Excerpted data Block Start

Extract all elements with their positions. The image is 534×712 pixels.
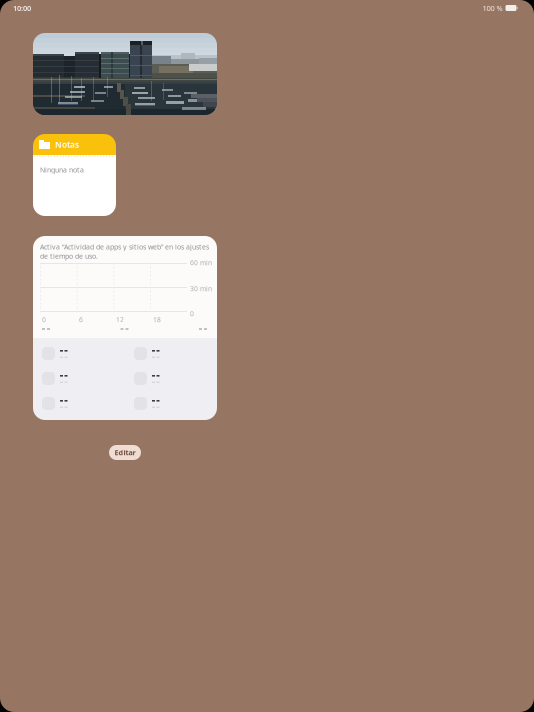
staticText: 6 bbox=[79, 315, 83, 324]
staticText: 30 min bbox=[190, 284, 212, 293]
staticText: Activa “Actividad de apps y sitios web” … bbox=[40, 242, 209, 261]
staticText: 100 % bbox=[482, 3, 502, 13]
staticText: Ninguna nota bbox=[40, 165, 84, 174]
staticText: 10:00 bbox=[13, 3, 31, 13]
staticText: 60 min bbox=[190, 258, 212, 267]
staticText: 0 bbox=[190, 309, 194, 318]
staticText: Notas bbox=[55, 139, 79, 150]
staticText: Editar bbox=[114, 448, 136, 457]
button[interactable]: Notas bbox=[33, 134, 116, 216]
staticText: 0 bbox=[42, 315, 46, 324]
button[interactable]: Tiempo de uso bbox=[33, 236, 217, 420]
staticText: 12 bbox=[116, 315, 124, 324]
button[interactable]: Editar bbox=[109, 445, 141, 460]
staticText: 18 bbox=[153, 315, 161, 324]
button[interactable]: Fotos bbox=[33, 33, 217, 115]
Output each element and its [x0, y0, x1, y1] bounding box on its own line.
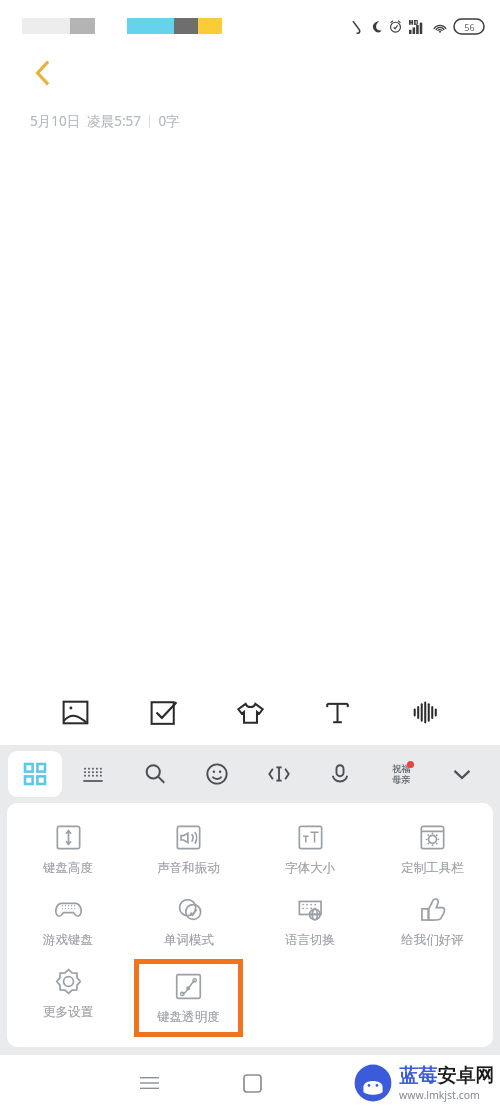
- button[interactable]: 声音和振动: [128, 815, 249, 883]
- button[interactable]: 更多设置: [7, 959, 128, 1027]
- staticText: 给我们好评: [401, 932, 464, 948]
- staticText: 安卓网: [437, 1064, 494, 1088]
- button[interactable]: 键盘高度: [7, 815, 128, 883]
- button[interactable]: Mother's day: [370, 751, 431, 797]
- staticText: 单词模式: [164, 932, 214, 948]
- button[interactable]: Back: [22, 52, 64, 94]
- staticText: 蓝莓: [399, 1064, 437, 1088]
- staticText: 5月10日 凌晨5:57: [30, 112, 141, 130]
- button[interactable]: Emoji: [186, 751, 248, 797]
- button[interactable]: Voice input: [309, 751, 370, 797]
- button[interactable]: Sticker: [224, 686, 276, 738]
- staticText: 语言切换: [285, 932, 335, 948]
- button[interactable]: Insert image: [49, 686, 101, 738]
- staticText: 字体大小: [285, 860, 335, 876]
- staticText: 更多设置: [43, 1004, 93, 1020]
- staticText: 键盘高度: [43, 860, 93, 876]
- button[interactable]: 字体大小: [249, 815, 371, 883]
- staticText: 声音和振动: [157, 860, 220, 876]
- button[interactable]: 给我们好评: [371, 887, 493, 955]
- button[interactable]: Home: [228, 1059, 276, 1107]
- staticText: 母亲: [392, 774, 410, 785]
- button[interactable]: 游戏键盘: [7, 887, 128, 955]
- button[interactable]: 定制工具栏: [371, 815, 493, 883]
- button[interactable]: 键盘透明度: [139, 964, 238, 1032]
- staticText: 键盘透明度: [157, 1009, 220, 1025]
- button[interactable]: Keyboard: [62, 751, 124, 797]
- button[interactable]: Cursor: [248, 751, 309, 797]
- staticText: 0字: [158, 112, 180, 130]
- staticText: www.lmkjst.com: [399, 1088, 480, 1102]
- button[interactable]: Search: [124, 751, 186, 797]
- staticText: 游戏键盘: [43, 932, 93, 948]
- button[interactable]: Collapse keyboard: [431, 751, 492, 797]
- staticText: 定制工具栏: [401, 860, 464, 876]
- button[interactable]: Panel: [8, 751, 62, 797]
- button[interactable]: Checklist: [137, 686, 189, 738]
- button[interactable]: 单词模式: [128, 887, 249, 955]
- staticText: 祝福: [392, 763, 410, 774]
- button[interactable]: Text format: [311, 686, 363, 738]
- staticText: 56: [464, 21, 475, 33]
- button[interactable]: Recents: [125, 1059, 173, 1107]
- button[interactable]: Voice: [399, 686, 451, 738]
- button[interactable]: 语言切换: [249, 887, 371, 955]
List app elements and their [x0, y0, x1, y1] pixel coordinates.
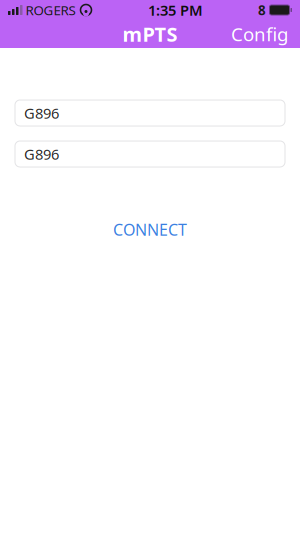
staticText: CONNECT: [113, 219, 187, 240]
staticText: ROGERS: [26, 1, 76, 19]
staticText: 8: [258, 1, 266, 19]
button[interactable]: G896: [15, 141, 285, 167]
staticText: G896: [24, 103, 59, 123]
staticText: 1:35 PM: [148, 0, 203, 20]
staticText: Config: [231, 22, 288, 46]
button[interactable]: G896: [15, 100, 285, 126]
button[interactable]: CONNECT: [99, 211, 201, 248]
staticText: G896: [24, 144, 59, 164]
button[interactable]: Config: [225, 17, 294, 51]
staticText: mPTS: [122, 21, 178, 47]
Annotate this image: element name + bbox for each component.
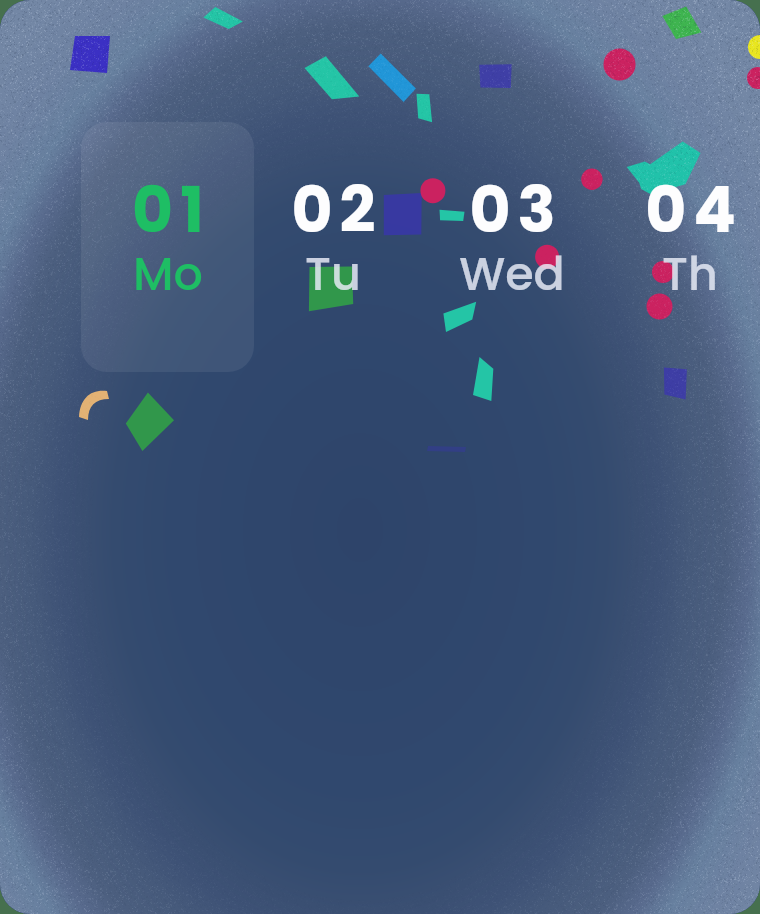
staticText: Wed <box>459 242 565 306</box>
button[interactable]: 04 <box>603 122 760 372</box>
staticText: Mo <box>133 242 203 306</box>
staticText: 02 <box>291 166 383 254</box>
staticText: Th <box>662 242 718 306</box>
staticText: 03 <box>469 166 563 254</box>
staticText: 04 <box>645 166 743 254</box>
staticText: 01 <box>132 166 211 254</box>
button[interactable]: 03 <box>425 122 598 372</box>
button[interactable]: 02 <box>246 122 419 372</box>
button[interactable]: 01 <box>81 122 254 372</box>
staticText: Tu <box>305 242 361 306</box>
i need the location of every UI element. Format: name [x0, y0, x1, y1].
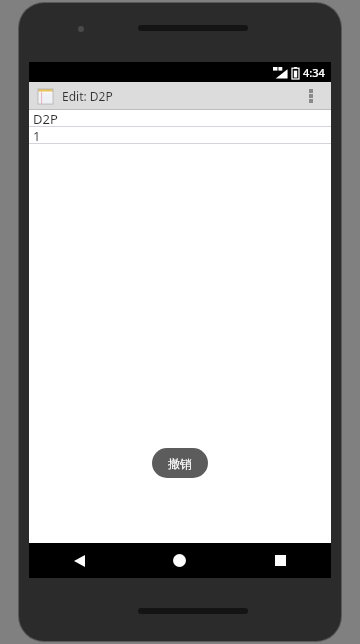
staticText: D2P: [33, 110, 58, 126]
button[interactable]: Home: [129, 543, 230, 578]
staticText: 4:34: [303, 65, 325, 80]
button[interactable]: 1: [29, 127, 331, 144]
button[interactable]: Recent apps: [230, 543, 331, 578]
staticText: 撤销: [168, 456, 192, 471]
staticText: Edit: D2P: [62, 88, 113, 104]
button[interactable]: Back: [29, 543, 129, 578]
staticText: 1: [33, 127, 41, 143]
button[interactable]: 撤销: [152, 448, 208, 478]
button[interactable]: D2P: [29, 110, 331, 127]
button[interactable]: More options: [300, 82, 322, 110]
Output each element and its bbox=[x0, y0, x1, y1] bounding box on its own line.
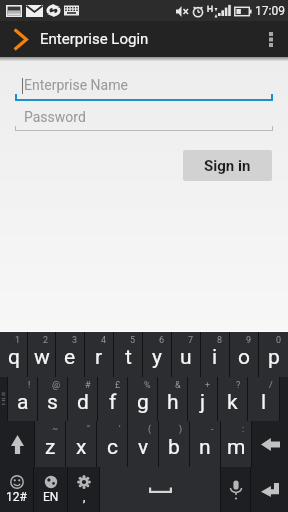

Excerpted data Block End

** About this exercise **
Without the pictures, return each entry exactly as given.

** Answer section **
Extract all elements with their positions. The image is 534×712 pixels.
staticText: 6 bbox=[79, 315, 83, 324]
staticText: 30 min bbox=[190, 284, 212, 293]
staticText: Activa “Actividad de apps y sitios web” … bbox=[40, 242, 209, 261]
staticText: 100 % bbox=[482, 3, 502, 13]
staticText: Ninguna nota bbox=[40, 165, 84, 174]
staticText: 10:00 bbox=[13, 3, 31, 13]
staticText: 60 min bbox=[190, 258, 212, 267]
staticText: 0 bbox=[190, 309, 194, 318]
staticText: Notas bbox=[55, 139, 79, 150]
staticText: Editar bbox=[114, 448, 136, 457]
button[interactable]: Notas bbox=[33, 134, 116, 216]
staticText: 0 bbox=[42, 315, 46, 324]
button[interactable]: Tiempo de uso bbox=[33, 236, 217, 420]
staticText: 12 bbox=[116, 315, 124, 324]
button[interactable]: Editar bbox=[109, 445, 141, 460]
staticText: 18 bbox=[153, 315, 161, 324]
button[interactable]: Fotos bbox=[33, 33, 217, 115]
Output each element and its [x0, y0, x1, y1] bounding box on its own line.
- button[interactable]: 声音和振动: [128, 815, 249, 883]
- button[interactable]: 更多设置: [7, 959, 128, 1027]
- staticText: 给我们好评: [401, 932, 464, 948]
- staticText: 安卓网: [437, 1064, 494, 1088]
- button[interactable]: 键盘高度: [7, 815, 128, 883]
- button[interactable]: Mother's day: [370, 751, 431, 797]
- staticText: 单词模式: [164, 932, 214, 948]
- button[interactable]: Back: [22, 52, 64, 94]
- staticText: 蓝莓: [399, 1064, 437, 1088]
- staticText: 5月10日 凌晨5:57: [30, 112, 141, 130]
- button[interactable]: Emoji: [186, 751, 248, 797]
- button[interactable]: Voice input: [309, 751, 370, 797]
- button[interactable]: Sticker: [224, 686, 276, 738]
- staticText: 语言切换: [285, 932, 335, 948]
- button[interactable]: Insert image: [49, 686, 101, 738]
- staticText: 字体大小: [285, 860, 335, 876]
- staticText: 更多设置: [43, 1004, 93, 1020]
- staticText: 键盘高度: [43, 860, 93, 876]
- button[interactable]: 字体大小: [249, 815, 371, 883]
- staticText: 声音和振动: [157, 860, 220, 876]
- button[interactable]: 给我们好评: [371, 887, 493, 955]
- button[interactable]: Home: [228, 1059, 276, 1107]
- staticText: 母亲: [392, 774, 410, 785]
- button[interactable]: 游戏键盘: [7, 887, 128, 955]
- button[interactable]: 定制工具栏: [371, 815, 493, 883]
- button[interactable]: 键盘透明度: [139, 964, 238, 1032]
- staticText: 键盘透明度: [157, 1009, 220, 1025]
- button[interactable]: Keyboard: [62, 751, 124, 797]
- button[interactable]: Cursor: [248, 751, 309, 797]
- staticText: 0字: [158, 112, 180, 130]
- staticText: www.lmkjst.com: [399, 1088, 480, 1102]
- button[interactable]: Search: [124, 751, 186, 797]
- staticText: 游戏键盘: [43, 932, 93, 948]
- button[interactable]: Collapse keyboard: [431, 751, 492, 797]
- staticText: 定制工具栏: [401, 860, 464, 876]
- button[interactable]: Panel: [8, 751, 62, 797]
- button[interactable]: Checklist: [137, 686, 189, 738]
- button[interactable]: 单词模式: [128, 887, 249, 955]
- staticText: 祝福: [392, 763, 410, 774]
- button[interactable]: Text format: [311, 686, 363, 738]
- staticText: 56: [464, 21, 475, 33]
- button[interactable]: Recents: [125, 1059, 173, 1107]
- button[interactable]: Voice: [399, 686, 451, 738]
- button[interactable]: 语言切换: [249, 887, 371, 955]
List app elements and their [x0, y0, x1, y1] pixel coordinates.
staticText: CONNECT: [113, 219, 187, 240]
staticText: ROGERS: [26, 1, 76, 19]
staticText: 8: [258, 1, 266, 19]
button[interactable]: G896: [15, 141, 285, 167]
staticText: G896: [24, 103, 59, 123]
staticText: 1:35 PM: [148, 0, 203, 20]
staticText: Config: [231, 22, 288, 46]
button[interactable]: G896: [15, 100, 285, 126]
button[interactable]: CONNECT: [99, 211, 201, 248]
staticText: G896: [24, 144, 59, 164]
button[interactable]: Config: [225, 17, 294, 51]
staticText: mPTS: [122, 21, 178, 47]
Annotate this image: element name + bbox for each component.
staticText: Wed <box>459 242 565 306</box>
button[interactable]: 04 <box>603 122 760 372</box>
staticText: Mo <box>133 242 203 306</box>
staticText: 02 <box>291 166 383 254</box>
staticText: Th <box>662 242 718 306</box>
staticText: 03 <box>469 166 563 254</box>
staticText: 04 <box>645 166 743 254</box>
staticText: 01 <box>132 166 211 254</box>
button[interactable]: 03 <box>425 122 598 372</box>
button[interactable]: 02 <box>246 122 419 372</box>
button[interactable]: 01 <box>81 122 254 372</box>
staticText: Tu <box>305 242 361 306</box>
i need the location of every UI element. Format: name [x0, y0, x1, y1].
staticText: D2P: [33, 110, 58, 126]
button[interactable]: Home: [129, 543, 230, 578]
staticText: 4:34: [303, 65, 325, 80]
button[interactable]: 1: [29, 127, 331, 144]
button[interactable]: Recent apps: [230, 543, 331, 578]
staticText: 撤销: [168, 456, 192, 471]
staticText: Edit: D2P: [62, 88, 113, 104]
button[interactable]: Back: [29, 543, 129, 578]
staticText: 1: [33, 127, 41, 143]
button[interactable]: 撤销: [152, 448, 208, 478]
button[interactable]: D2P: [29, 110, 331, 127]
button[interactable]: More options: [300, 82, 322, 110]
Output each element and its bbox=[x0, y0, x1, y1] bounding box on its own line.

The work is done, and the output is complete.